When measuring ata are you measuring from outside of one to the inside of the other? If you're positive of everything call BowTech. They are helpful.
541-284-4711 I think this is the number.


----------



## dwagoner (Sep 27, 2007)

OR verify your scale is even calibrated, its possible for a digital and spring style to be off a few pounds. If everything is correct and specs are dead on ill bet its just the scale off a few pounds.


----------



## Anubis (May 24, 2007)

aj77 said:


> I put 6 twists in the buss and control cables. I did not touch the string. My draw weight is back up to 70lbs. but my ATA is short now, measuring 33 5/8". How can I restore the proper ATA?


Your ATA (33.625) is fine.

I have a Guardian and I faced similar problems, so I contacted Bowtech since I had to twist the cables.

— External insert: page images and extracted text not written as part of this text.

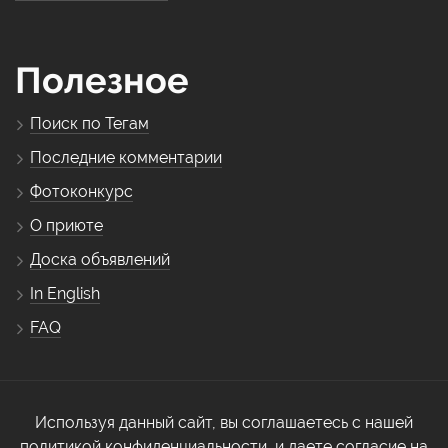
Полезное
Поиск по Тегам
Последние комментарии
Фотоконкурс
О приюте
Доска объявлений
In English
FAQ
Используя данный сайт, вы соглашаетесь с нашей
политикой конфиденциальности, и даете согласие на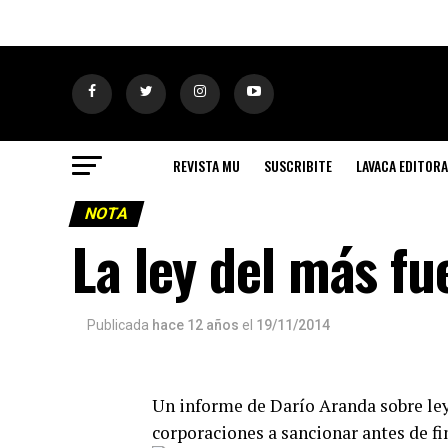
REVISTA MU
SUSCRIBITE
LAVACA EDITORA
NOTA
La ley del más fu
Publicada
hace 12 años
el
19/11/2014
Un informe de Darío Aranda sobre ley
corporaciones a sancionar antes de fi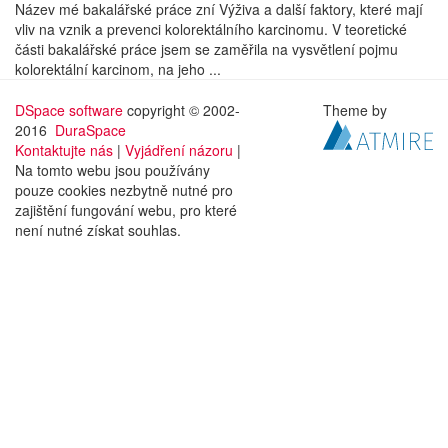
Název mé bakalářské práce zní Výživa a další faktory, které mají
vliv na vznik a prevenci kolorektálního karcinomu. V teoretické
části bakalářské práce jsem se zaměřila na vysvětlení pojmu
kolorektální karcinom, na jeho ...
DSpace software
copyright © 2002-
Theme by
2016
DuraSpace
Kontaktujte nás
|
Vyjádření názoru
|
Na tomto webu jsou používány
pouze cookies nezbytně nutné pro
zajištění fungování webu, pro které
není nutné získat souhlas.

They explained that the 33.75" reference value has a +/- 0.25" variance.

Anubis


----------



## aj77 (Dec 18, 2006)

dwagoner said:


> OR verify your scale is even calibrated, its possible for a digital and spring style to be off a few pounds. If everything is correct and specs are dead on ill bet its just the scale off a few pounds.


Yeah, I'm using a Cabelas spring style scale. It reads 66lbs. When I twist up the cables 3 full turns, the draw weight increases back to 70lbs. but the valley shortens considerably. I'd rather have a longer valley than higher draw weight so I put things back the way they were. Thanks for your help guys. It was good experience at the very least. :darkbeer:


----------



## aj77 (Dec 18, 2006)

Anubis said:


> Your ATA (33.625) is fine.
> 
> I have a Guardian and I faced similar problems, so I contacted Bowtech since I had to twist the cables.
> 
> ...


Thanks. I ended up putting things back they way they were because my valley shortened considerably. If I had a draw board, I'd sync the cams. It still shoots like a dream.


----------



## Dean Lawter (Feb 15, 2005)

*if you had one?*

make one! I have a 2 X 4 with an 1 1/2 wooden dowel for the grip to set on. pick up a manual winch in boating accessories at wally world. I even got a set of plastic saw horses at lowe's that holds a 2 x 4. We're talking less than $50. Most excellent tool for setting up cams and measuring draws


----------